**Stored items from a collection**
....................
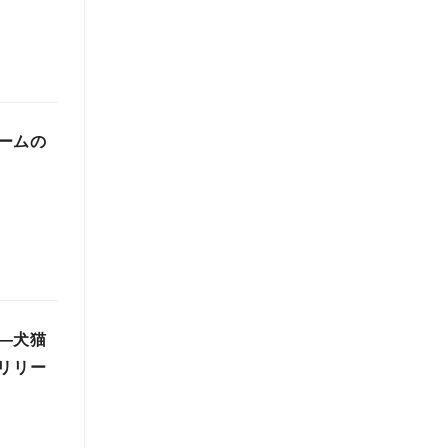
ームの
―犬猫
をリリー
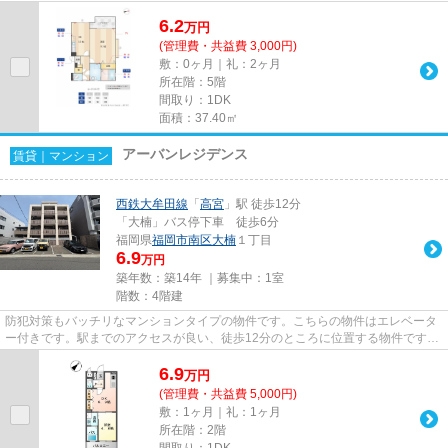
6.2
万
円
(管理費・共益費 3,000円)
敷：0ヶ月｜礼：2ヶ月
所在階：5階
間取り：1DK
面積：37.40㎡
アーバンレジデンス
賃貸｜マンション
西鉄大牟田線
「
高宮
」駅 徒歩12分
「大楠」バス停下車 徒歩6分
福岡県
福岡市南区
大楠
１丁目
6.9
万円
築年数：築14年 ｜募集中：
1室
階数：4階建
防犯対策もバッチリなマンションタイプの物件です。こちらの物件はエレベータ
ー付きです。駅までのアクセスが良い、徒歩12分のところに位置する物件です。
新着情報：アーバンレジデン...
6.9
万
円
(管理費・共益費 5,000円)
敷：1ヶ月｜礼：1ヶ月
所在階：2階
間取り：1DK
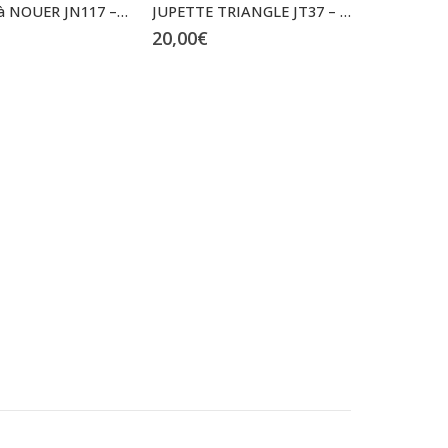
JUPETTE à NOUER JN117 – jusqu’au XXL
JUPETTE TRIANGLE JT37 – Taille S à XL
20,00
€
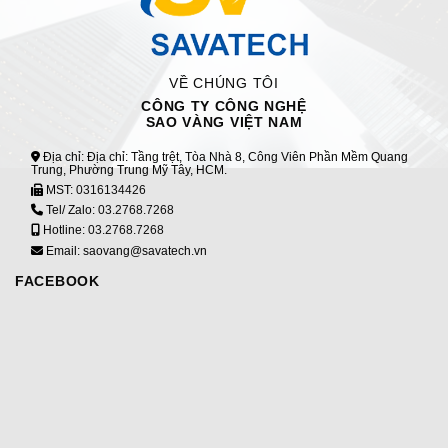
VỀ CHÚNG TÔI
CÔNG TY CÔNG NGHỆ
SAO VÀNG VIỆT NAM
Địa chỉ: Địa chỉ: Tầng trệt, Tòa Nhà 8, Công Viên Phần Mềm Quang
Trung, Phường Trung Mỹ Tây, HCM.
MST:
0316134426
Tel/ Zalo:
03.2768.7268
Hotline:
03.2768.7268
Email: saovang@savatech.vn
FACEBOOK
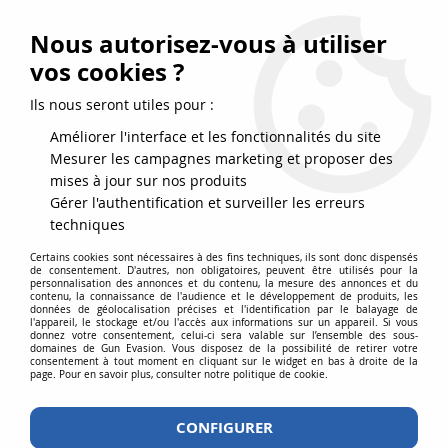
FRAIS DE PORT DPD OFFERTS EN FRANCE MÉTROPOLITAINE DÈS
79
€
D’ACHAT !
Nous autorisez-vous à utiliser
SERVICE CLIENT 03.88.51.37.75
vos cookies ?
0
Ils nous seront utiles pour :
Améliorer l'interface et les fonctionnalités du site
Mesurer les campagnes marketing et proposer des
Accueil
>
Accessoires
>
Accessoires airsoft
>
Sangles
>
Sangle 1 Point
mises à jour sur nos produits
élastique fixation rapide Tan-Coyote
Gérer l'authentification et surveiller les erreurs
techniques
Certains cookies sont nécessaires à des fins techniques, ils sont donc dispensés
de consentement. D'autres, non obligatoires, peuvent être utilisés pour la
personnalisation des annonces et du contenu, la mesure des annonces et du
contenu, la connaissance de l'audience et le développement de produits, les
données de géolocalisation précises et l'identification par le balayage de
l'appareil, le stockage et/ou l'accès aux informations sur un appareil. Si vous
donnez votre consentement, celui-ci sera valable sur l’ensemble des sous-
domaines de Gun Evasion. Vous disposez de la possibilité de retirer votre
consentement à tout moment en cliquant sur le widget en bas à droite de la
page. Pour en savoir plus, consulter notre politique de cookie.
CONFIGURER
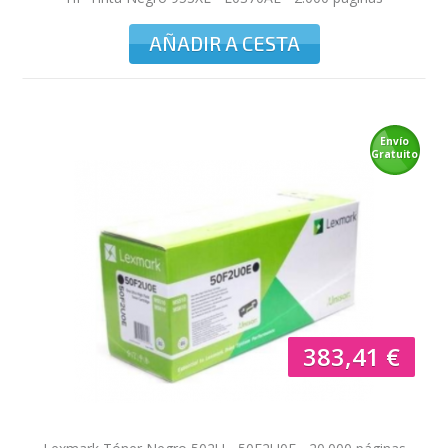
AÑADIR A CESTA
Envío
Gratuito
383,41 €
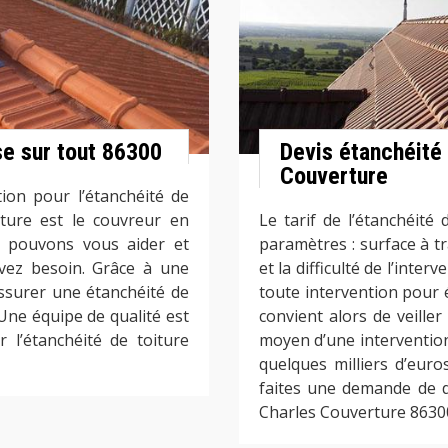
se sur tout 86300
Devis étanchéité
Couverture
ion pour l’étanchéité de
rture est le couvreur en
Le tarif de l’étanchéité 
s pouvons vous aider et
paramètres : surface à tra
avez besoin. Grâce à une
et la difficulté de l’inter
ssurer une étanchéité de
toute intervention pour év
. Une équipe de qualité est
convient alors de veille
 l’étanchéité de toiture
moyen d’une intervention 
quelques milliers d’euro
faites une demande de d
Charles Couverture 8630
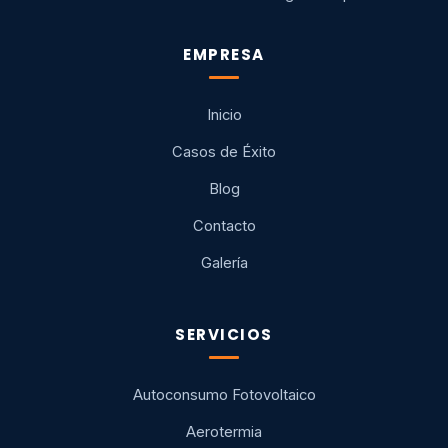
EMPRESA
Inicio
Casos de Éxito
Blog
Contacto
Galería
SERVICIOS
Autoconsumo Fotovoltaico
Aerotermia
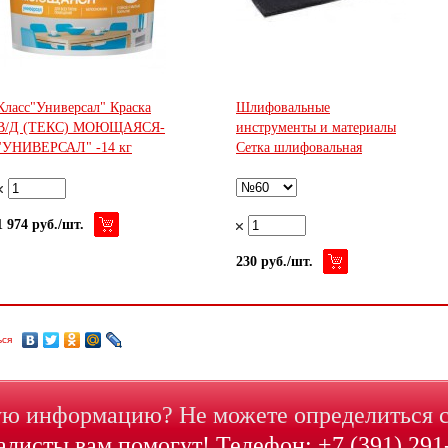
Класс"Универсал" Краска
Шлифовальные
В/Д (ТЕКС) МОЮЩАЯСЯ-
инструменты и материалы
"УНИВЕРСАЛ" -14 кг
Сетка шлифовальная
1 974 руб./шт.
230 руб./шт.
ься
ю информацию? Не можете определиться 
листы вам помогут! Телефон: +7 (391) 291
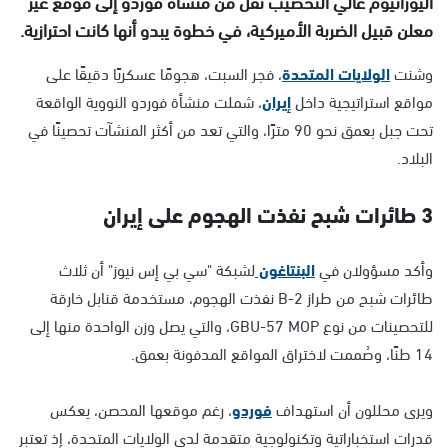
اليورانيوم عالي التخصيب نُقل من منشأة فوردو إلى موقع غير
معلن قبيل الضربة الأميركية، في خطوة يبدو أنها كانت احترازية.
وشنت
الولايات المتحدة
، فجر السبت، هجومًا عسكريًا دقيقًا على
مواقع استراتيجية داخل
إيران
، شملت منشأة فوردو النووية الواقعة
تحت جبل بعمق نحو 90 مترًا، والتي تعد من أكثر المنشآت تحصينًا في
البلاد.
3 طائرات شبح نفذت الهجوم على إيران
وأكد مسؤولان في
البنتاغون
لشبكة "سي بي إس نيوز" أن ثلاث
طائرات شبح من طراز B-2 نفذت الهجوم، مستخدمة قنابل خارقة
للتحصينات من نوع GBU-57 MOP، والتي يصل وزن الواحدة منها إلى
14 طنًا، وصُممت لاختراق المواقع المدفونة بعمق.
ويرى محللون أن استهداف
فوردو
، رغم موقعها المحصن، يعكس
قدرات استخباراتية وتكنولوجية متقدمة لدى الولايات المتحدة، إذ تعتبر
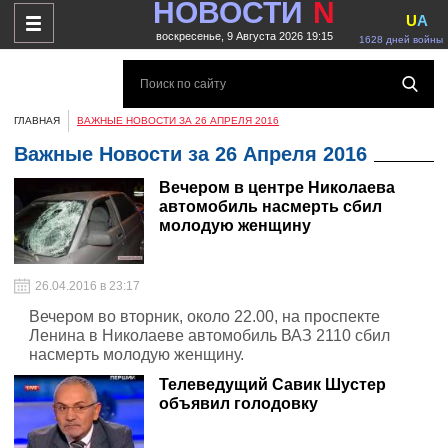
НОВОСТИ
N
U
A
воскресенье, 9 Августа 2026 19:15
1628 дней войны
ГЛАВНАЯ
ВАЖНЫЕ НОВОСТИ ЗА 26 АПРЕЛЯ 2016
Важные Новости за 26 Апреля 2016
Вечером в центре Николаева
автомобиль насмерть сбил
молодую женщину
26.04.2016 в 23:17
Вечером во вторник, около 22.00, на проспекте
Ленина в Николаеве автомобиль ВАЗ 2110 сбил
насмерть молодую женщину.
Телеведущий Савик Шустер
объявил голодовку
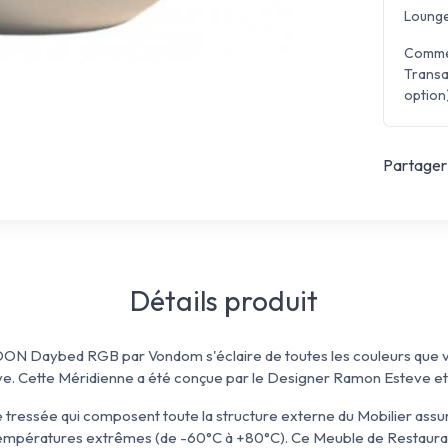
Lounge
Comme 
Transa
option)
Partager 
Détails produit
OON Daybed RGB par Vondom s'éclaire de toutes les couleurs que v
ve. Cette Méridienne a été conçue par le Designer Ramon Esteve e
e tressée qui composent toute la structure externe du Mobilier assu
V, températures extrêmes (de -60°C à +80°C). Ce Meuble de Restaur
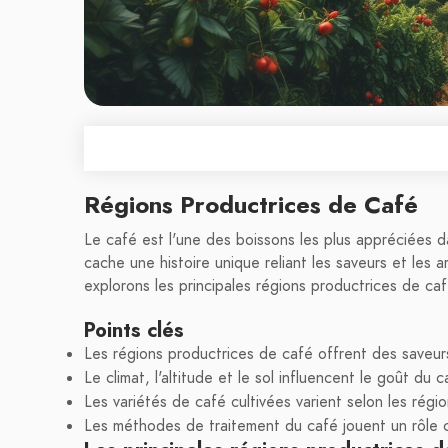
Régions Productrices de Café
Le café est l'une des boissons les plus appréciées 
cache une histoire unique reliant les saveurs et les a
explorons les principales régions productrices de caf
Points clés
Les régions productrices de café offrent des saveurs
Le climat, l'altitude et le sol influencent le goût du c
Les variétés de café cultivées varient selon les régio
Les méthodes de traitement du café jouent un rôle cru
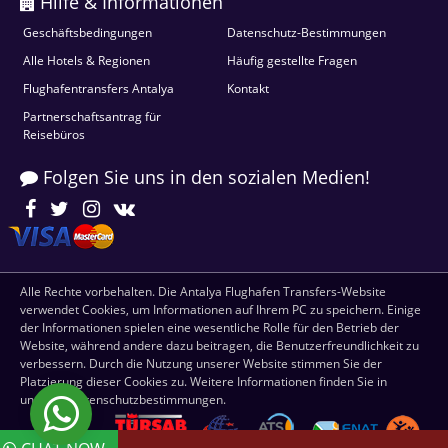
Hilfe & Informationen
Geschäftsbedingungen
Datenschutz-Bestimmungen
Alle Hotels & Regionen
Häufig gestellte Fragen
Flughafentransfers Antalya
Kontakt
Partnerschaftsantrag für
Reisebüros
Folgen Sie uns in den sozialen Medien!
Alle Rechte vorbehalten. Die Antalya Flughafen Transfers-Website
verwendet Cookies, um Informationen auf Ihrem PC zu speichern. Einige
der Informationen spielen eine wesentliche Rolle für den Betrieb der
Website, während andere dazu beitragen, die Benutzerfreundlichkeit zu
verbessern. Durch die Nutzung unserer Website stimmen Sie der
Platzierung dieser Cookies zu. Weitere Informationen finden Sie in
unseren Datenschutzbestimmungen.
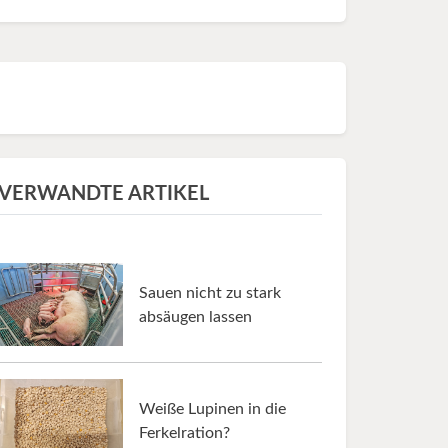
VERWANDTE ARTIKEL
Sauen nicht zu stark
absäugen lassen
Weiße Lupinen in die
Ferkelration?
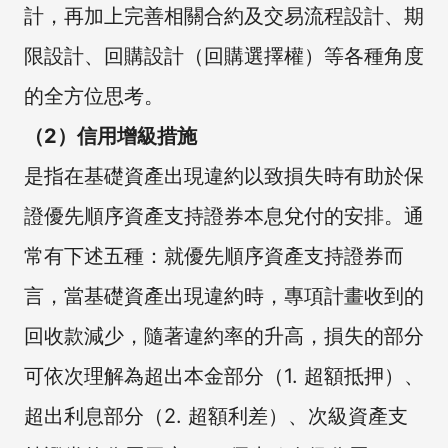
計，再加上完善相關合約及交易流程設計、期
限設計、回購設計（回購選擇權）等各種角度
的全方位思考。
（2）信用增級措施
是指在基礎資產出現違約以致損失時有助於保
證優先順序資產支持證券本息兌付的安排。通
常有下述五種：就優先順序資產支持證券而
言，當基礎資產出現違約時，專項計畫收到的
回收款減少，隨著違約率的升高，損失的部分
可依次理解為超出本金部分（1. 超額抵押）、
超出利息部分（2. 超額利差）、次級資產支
....................
**Assignment**
Output nothing but the entries above, exactly, once the pictures are removed.

**Solved problem**
ームの
―犬猫
をリリー
6.2
万
円
(管理費・共益費 3,000円)
敷：0ヶ月｜礼：2ヶ月
所在階：5階
間取り：1DK
面積：37.40㎡
アーバンレジデンス
賃貸｜マンション
西鉄大牟田線
「
高宮
」駅 徒歩12分
「大楠」バス停下車 徒歩6分
福岡県
福岡市南区
大楠
１丁目
6.9
万円
築年数：築14年 ｜募集中：
1室
階数：4階建
防犯対策もバッチリなマンションタイプの物件です。こちらの物件はエレベータ
ー付きです。駅までのアクセスが良い、徒歩12分のところに位置する物件です。
新着情報：アーバンレジデン...
6.9
万
円
(管理費・共益費 5,000円)
敷：1ヶ月｜礼：1ヶ月
所在階：2階
間取り：1DK
JUPETTE à NOUER JN117 – jusqu’au XXL
JUPETTE TRIANGLE JT37 – Taille S à XL
20,00
€
VỀ CHÚNG TÔI
CÔNG TY CÔNG NGHỆ
SAO VÀNG VIỆT NAM
Địa chỉ: Địa chỉ: Tầng trệt, Tòa Nhà 8, Công Viên Phần Mềm Quang
Trung, Phường Trung Mỹ Tây, HCM.
MST:
0316134426
Tel/ Zalo:
03.2768.7268
Hotline:
03.2768.7268
Email: saovang@savatech.vn
FACEBOOK
FRAIS DE PORT DPD OFFERTS EN FRANCE MÉTROPOLITAINE DÈS
79
€
D’ACHAT !
Nous autorisez-vous à utiliser
SERVICE CLIENT 03.88.51.37.75
vos cookies ?
0
Ils nous seront utiles pour :
Améliorer l'interface et les fonctionnalités du site
Mesurer les campagnes marketing et proposer des
Accueil
>
Accessoires
>
Accessoires airsoft
>
Sangles
>
Sangle 1 Point
mises à jour sur nos produits
élastique fixation rapide Tan-Coyote
Gérer l'authentification et surveiller les erreurs
techniques
Certains cookies sont nécessaires à des fins techniques, ils sont donc dispensés
de consentement. D'autres, non obligatoires, peuvent être utilisés pour la
personnalisation des annonces et du contenu, la mesure des annonces et du
contenu, la connaissance de l'audience et le développement de produits, les
données de géolocalisation précises et l'identification par le balayage de
l'appareil, le stockage et/ou l'accès aux informations sur un appareil. Si vous
donnez votre consentement, celui-ci sera valable sur l’ensemble des sous-
domaines de Gun Evasion. Vous disposez de la possibilité de retirer votre
consentement à tout moment en cliquant sur le widget en bas à droite de la
page. Pour en savoir plus, consulter notre politique de cookie.
CONFIGURER
AÑADIR A CESTA
Envío
Gratuito
383,41 €
se sur tout 86300
Devis étanchéité
Couverture
ion pour l’étanchéité de
rture est le couvreur en
Le tarif de l’étanchéité 
s pouvons vous aider et
paramètres : surface à tra
avez besoin. Grâce à une
et la difficulté de l’inter
ssurer une étanchéité de
toute intervention pour év
. Une équipe de qualité est
convient alors de veille
 l’étanchéité de toiture
moyen d’une intervention 
quelques milliers d’euro
faites une demande de d
Charles Couverture 8630
EMPRESA
Inicio
Casos de Éxito
Blog
Contacto
Galería
SERVICIOS
Autoconsumo Fotovoltaico
Aerotermia
Класс"Универсал" Краска
Шлифовальные
В/Д (ТЕКС) МОЮЩАЯСЯ-
инструменты и материалы
"УНИВЕРСАЛ" -14 кг
Сетка шлифовальная
1 974 руб./шт.
230 руб./шт.
ься
ю информацию? Не можете определиться 
листы вам помогут! Телефон: +7 (391) 291
اليورانيوم عالي التخصيب نُقل من منشأة فوردو إلى موقع غير
معلن قبيل الضربة الأميركية، في خطوة يبدو أنها كانت احترازية.
وشنت
الولايات المتحدة
، فجر السبت، هجومًا عسكريًا دقيقًا على
مواقع استراتيجية داخل
إيران
، شملت منشأة فوردو النووية الواقعة
تحت جبل بعمق نحو 90 مترًا، والتي تعد من أكثر المنشآت تحصينًا في
البلاد.
3 طائرات شبح نفذت الهجوم على إيران
وأكد مسؤولان في
البنتاغون
لشبكة "سي بي إس نيوز" أن ثلاث
طائرات شبح من طراز B-2 نفذت الهجوم، مستخدمة قنابل خارقة
للتحصينات من نوع GBU-57 MOP، والتي يصل وزن الواحدة منها إلى
14 طنًا، وصُممت لاختراق المواقع المدفونة بعمق.
ويرى محللون أن استهداف
فوردو
، رغم موقعها المحصن، يعكس
قدرات استخباراتية وتكنولوجية متقدمة لدى الولايات المتحدة، إذ تعتبر
НОВОСТИ
N
U
A
воскресенье, 9 Августа 2026 19:15
1628 дней войны
ГЛАВНАЯ
ВАЖНЫЕ НОВОСТИ ЗА 26 АПРЕЛЯ 2016
Важные Новости за 26 Апреля 2016
Вечером в центре Николаева
автомобиль насмерть сбил
молодую женщину
26.04.2016 в 23:17
Вечером во вторник, около 22.00, на проспекте
Ленина в Николаеве автомобиль ВАЗ 2110 сбил
насмерть молодую женщину.
Телеведущий Савик Шустер
объявил голодовку
Lounge
Comme 
Transa
option)
Partager 
Détails produit
OON Daybed RGB par Vondom s'éclaire de toutes les couleurs que v
ve. Cette Méridienne a été conçue par le Designer Ramon Esteve e
e tressée qui composent toute la structure externe du Mobilier assu
V, températures extrêmes (de -60°C à +80°C). Ce Meuble de Restaur
Régions Productrices de Café
Le café est l'une des boissons les plus appréciées 
cache une histoire unique reliant les saveurs et les a
explorons les principales régions productrices de caf
Points clés
Les régions productrices de café offrent des saveurs
Le climat, l'altitude et le sol influencent le goût du c
Les variétés de café cultivées varient selon les régio
Les méthodes de traitement du café jouent un rôle cru
Hilfe & Informationen
Geschäftsbedingungen
Datenschutz-Bestimmungen
Alle Hotels & Regionen
Häufig gestellte Fragen
Flughafentransfers Antalya
Kontakt
Partnerschaftsantrag für
Reisebüros
Folgen Sie uns in den sozialen Medien!
Alle Rechte vorbehalten. Die Antalya Flughafen Transfers-Website
verwendet Cookies, um Informationen auf Ihrem PC zu speichern. Einige
der Informationen spielen eine wesentliche Rolle für den Betrieb der
Website, während andere dazu beitragen, die Benutzerfreundlichkeit zu
verbessern. Durch die Nutzung unserer Website stimmen Sie der
Platzierung dieser Cookies zu. Weitere Informationen finden Sie in
unseren Datenschutzbestimmungen.
VERWANDTE ARTIKEL
Sauen nicht zu stark
absäugen lassen
Weiße Lupinen in die
Ferkelration?
計，再加上完善相關合約及交易流程設計、期
限設計、回購設計（回購選擇權）等各種角度
的全方位思考。
（2）信用增級措施
是指在基礎資產出現違約以致損失時有助於保
證優先順序資產支持證券本息兌付的安排。通
常有下述五種：就優先順序資產支持證券而
言，當基礎資產出現違約時，專項計畫收到的
回收款減少，隨著違約率的升高，損失的部分
可依次理解為超出本金部分（1. 超額抵押）、
超出利息部分（2. 超額利差）、次級資產支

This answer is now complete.